Christians in Aleppo, Syria are currently facing some of the most intense fighting since the civil war broke out in 2011. Archbishop Jean-Clément Jeanbart spoke out following Easter attacks on Christians, warning the world that Christianity in Syria “could disappear.”
On Easter Sunday, jihadists attacked the Christian neighborhood of Aleppo. The attack killed 15 people. Jeanbart witnessed the death and destruction upon his arrival:
Among the lost was an entire Melkite Greek family of four, crushed to death when a section of their apartment building collapsed.

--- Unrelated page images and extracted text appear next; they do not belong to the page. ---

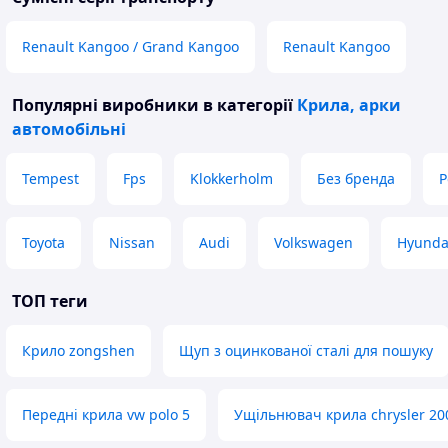
Renault Kangoo / Grand Kangoo
Renault Kangoo
Популярні виробники
в категорії
Крила, арки
автомобільні
Tempest
Fps
Klokkerholm
Без бренда
P
Toyota
Nissan
Audi
Volkswagen
Hyunda
ТОП теги
Крило zongshen
Щуп з оцинкованої сталі для пошуку
Передні крила vw polo 5
Ущільнювач крила chrysler 20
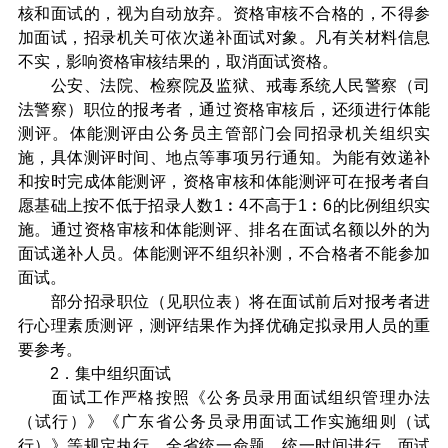
核和面试的，视为自动放弃。资格审核不合格的，不得参
加面试，招录机关可依次递补面试对象。凡有关材料信息
不实，影响资格审核结果的，取消面试资格。
公安、法院、检察院及监狱、戒毒系统人民警察（司
法警察）职位的报考者，通过资格审核后，还须进行体能
测评。体能测评由公务员主管部门会同招录机关组织实
施，具体测评时间、地点等事项另行通知。为能有效递补
和按时完成体能测评，资格审核和体能测评可在报考者自
愿基础上按不低于招录人数1︰4不高于1︰6的比例组织实
施。通过资格审核和体能测评、排名在面试名额以外的为
面试递补人员。体能测评不组织补测，不合格者不能参加
面试。
部分招录职位（见职位表）将在面试前后对报考者进
行心理素质测评，测评结果作为择优确定拟录用人员的重
要参考。
2．集中组织面试
面试工作严格按照《公务员录用面试组织管理办法
（试行）》《广东省公务员录用面试工作实施细则（试
行）》等规定执行，全省统一命题，统一时间进行。面试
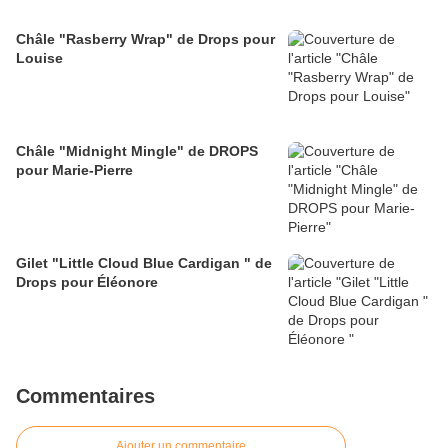
Châle "Rasberry Wrap" de Drops pour
Louise
Châle "Midnight Mingle" de DROPS
pour Marie-Pierre
Gilet "Little Cloud Blue Cardigan " de
Drops pour Éléonore
Commentaires
Ajouter un commentaire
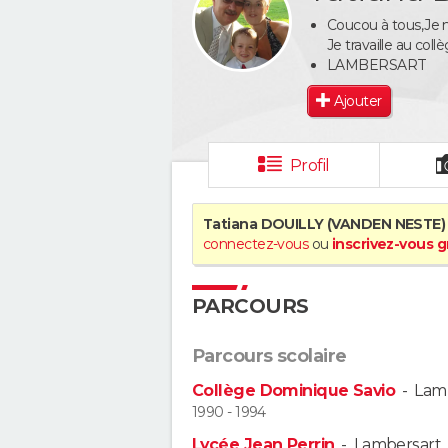
Coucou à tous,Je 
Je travaille au col
LAMBERSART
Ajouter
Profil
Tatiana DOUILLY (VANDEN NESTE)
connectez-vous
ou
inscrivez-vous 
PARCOURS
Parcours scolaire
Collège Dominique Savio
-
Lam
1990 - 1994
Lycée Jean Perrin
-
Lambersart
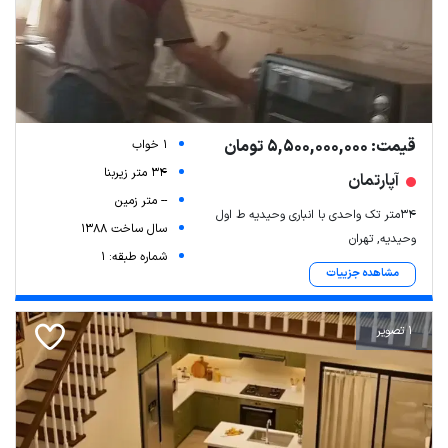
قیمت: 5,500,000,000 تومان
1 خواب
34 متر زیربنا
آپارتمان
-- متر زمین
۳۴متر تک واحدی با انباری وحیدیه ط اول
سال ساخت 1388
وحیدیه, تهران
شماره طبقه: 1
مشاهده جزییات
1 تصویر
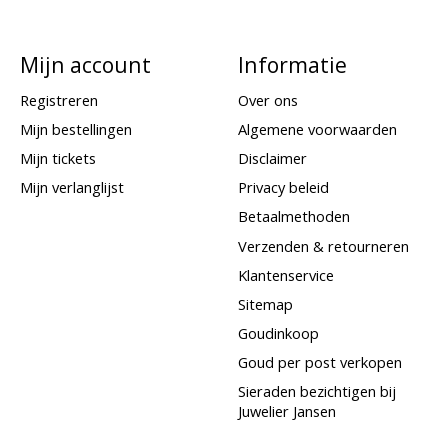
Mijn account
Informatie
Registreren
Over ons
Mijn bestellingen
Algemene voorwaarden
Mijn tickets
Disclaimer
Mijn verlanglijst
Privacy beleid
Betaalmethoden
Verzenden & retourneren
Klantenservice
Sitemap
Goudinkoop
Goud per post verkopen
Sieraden bezichtigen bij
Juwelier Jansen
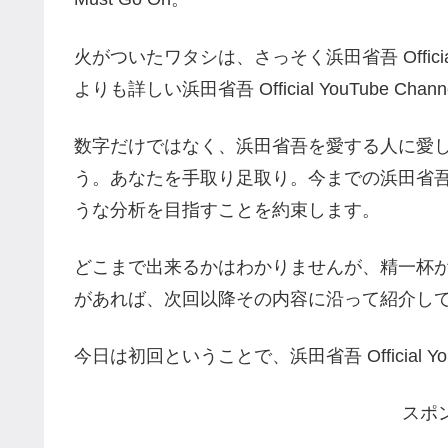
火がついたワタシは、さっそく浜田省吾 Official
よりも詳しい浜田省吾 Official YouTube Ch
数字だけではなく、浜田省吾を愛する人に愛
う。あなたを手取り足取り。今までの浜田省
うな分析を目指すことを約束します。
どこまで出来るかはわかりませんが、精一杯
があれば、次回以降その内容に沿って紹介し
今日は初回ということで、浜田省吾 Official Y
スポ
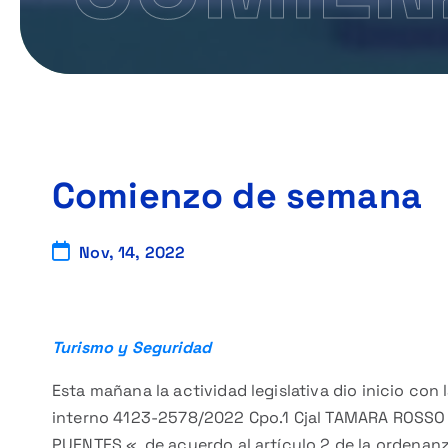
Comienzo de semana
Nov, 14, 2022
Turismo y Seguridad
Esta mañana la actividad legislativa dio inicio co
interno 4123-2578/2022 Cpo.1 Cjal TAMARA ROSSO
PUENTES «, de acuerdo al artículo 2 de la ordenan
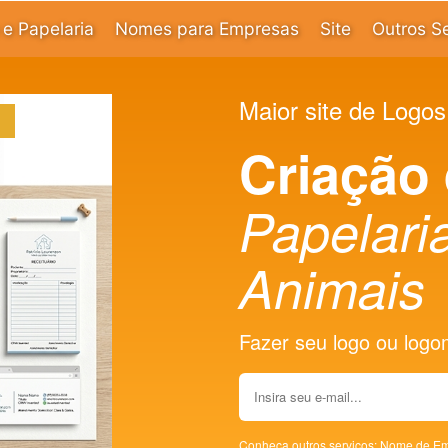
e Papelaria
Nomes para Empresas
Site
Outros S
Maior site de Logos
Criação
Papelaria
Animais
Fazer seu logo ou logoma
Conheça outros serviços:
Nome de Em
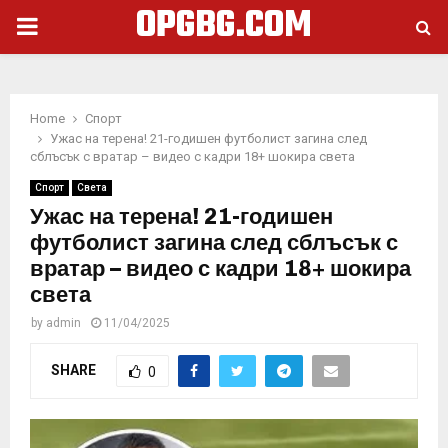
OPGBG.COM
PRIMARY
MENU
Home
Спорт
Ужас на терена! 21-годишен футболист загина след
сблъсък с вратар – видео с кадри 18+ шокира света
Спорт
Света
Ужас на терена! 21-годишен
футболист загина след сблъсък с
вратар – видео с кадри 18+ шокира
света
by
admin
11/04/2025
SHARE
0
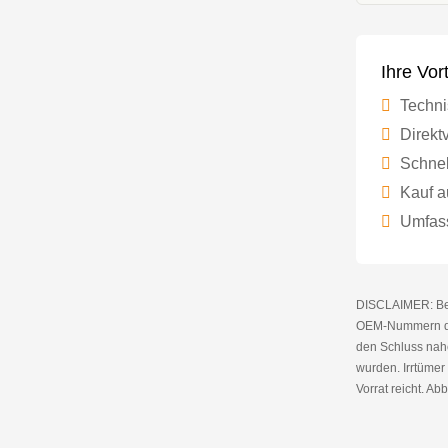
Ihre Vor
Techni
Direktv
Schnel
Kauf a
Umfass
DISCLAIMER: Bei 
OEM-Nummern die
den Schluss nahe
wurden. Irrtüme
Vorrat reicht. Abb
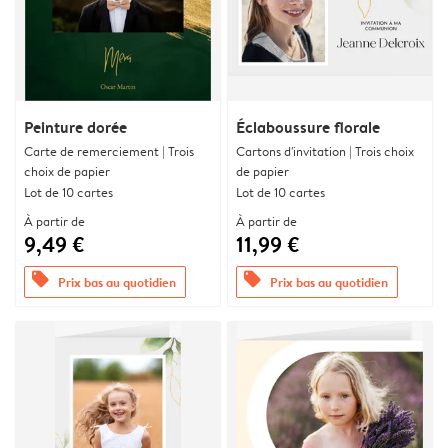
Peinture dorée
Éclaboussure florale
Carte de remerciement | Trois
Cartons d'invitation | Trois choix
choix de papier
de papier
Lot de 10 cartes
Lot de 10 cartes
À partir de
À partir de
9,49 €
11,99 €
offers
offers
Prix bas au quotidien
Prix bas au quotidien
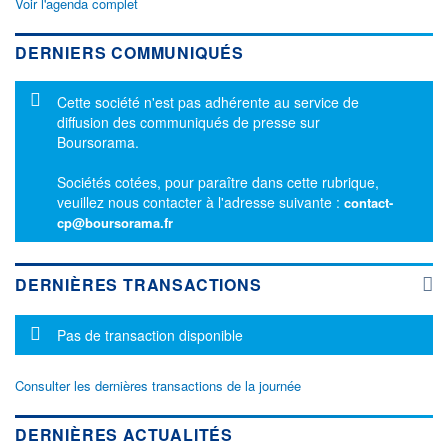
Voir l'agenda complet
DERNIERS COMMUNIQUÉS
Message d'information
Cette société n'est pas adhérente au service de
diffusion des communiqués de presse sur
Boursorama.
Sociétés cotées, pour paraître dans cette rubrique,
veuillez nous contacter à l'adresse suivante :
contact-
cp@boursorama.fr
DERNIÈRES TRANSACTIONS
Message d'information
Pas de transaction disponible
Consulter les dernières transactions de la journée
DERNIÈRES ACTUALITÉS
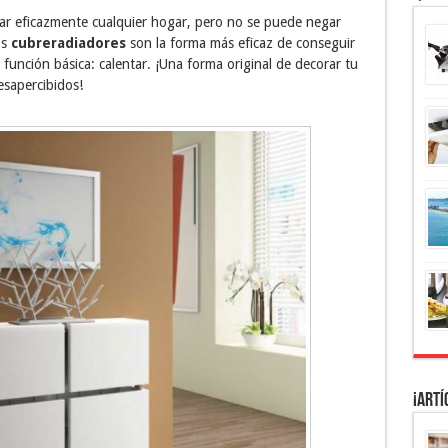
tar eficazmente cualquier hogar, pero no se puede negar
os
cubreradiadores
son la forma más eficaz de conseguir
u función básica: calentar. ¡Una forma original de decorar tu
esapercibidos!
¡Artí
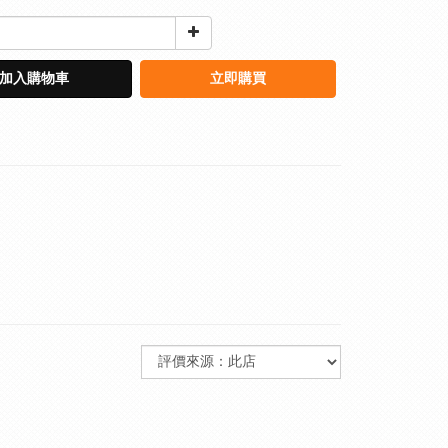
加入購物車
立即購買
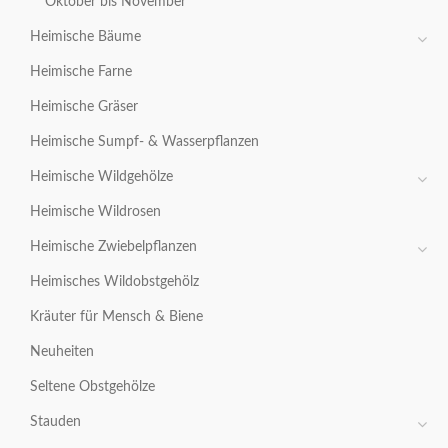
Oktober bis November
Heimische Bäume
Heimische Farne
Heimische Gräser
Heimische Sumpf- & Wasserpflanzen
Heimische Wildgehölze
Heimische Wildrosen
Heimische Zwiebelpflanzen
Heimisches Wildobstgehölz
Kräuter für Mensch & Biene
Neuheiten
Seltene Obstgehölze
Stauden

One of Jeanbart’s grim responsibilities was to find a suitable spot for their burial, since the cemetery used by his Church for centuries is now a battle zone ringed by snipers.
Jeanbart’s secretary almost died in 2012 “when a bomb exploded near the archbishop’s residence.” He lost an eye in the attack. Jeanbart and his driver were almost kidnapped in Beirut, but they “escaped when a military convoy happened to pass by, prompting the assailants to flee.”
The archbishop told Crux there were 170,000 Christians in Aleppo before the war, but they “may be around 100,000, maybe less” as of publication. He does not know if those who left will come back. The Easter attack scared everyone into thinking Aleppo will be the next Mosul. He refers to Syria as the “country of blood and fire.” Aid to the Church in Need brought Jeanbart to America following the Easter attack. He told an audience in Manhattan the Christians “are in grave danger” and “may disappear soon.” From Religion News:
First, in his experience, Jeanbart said Americans tend to assume that everyone in an Arab country such as Syria is a Muslim. Melkite Catholics in the U.S. are a proud and vibrant community, numbering some 25,000 families in nearly 50 parishes. But they are spread across the country and are almost invisible when compared with the 65 million Roman Catholics in the U.S.
Second, Jeanbart said the media’s focus on the geopolitics of the Middle East conflict and on military strategies obscures Syria’s pluralistic society and the fact that Christians exist there — and are main targets for Islamist terrorists.
Third, the geopolitics don’t work in the church’s favor. The Assad regime and the rebels have support from different Muslim countries, which use each side as a proxy, while he said Israel is the focus of U.S. support. Jeanbart stressed his support for Israel’s right to exist, but he said there needs to be a different balance.
“I know the American people have values and like freedom and like justice, so I thought they would listen, would give an ear to the other communities in the region — particularly the Christians, who are forgotten,” he claimed.
Christianity is important to Syria. The Assyrians date back to ancient Mesopotamia, which includes Syria, over 4,000 years ago. They faced discrimination throughout their entire history, which still causes them “to flee and seek refuge.” Assyrians make up five percent of the population in Syria, but over 50,000 fled to Lebanon since 2011.
“How can Syria be Syria without the Assyrians?” Osama Edward, founder of the Assyrian Human Rights Network, told CNN. “We gave the country our name.”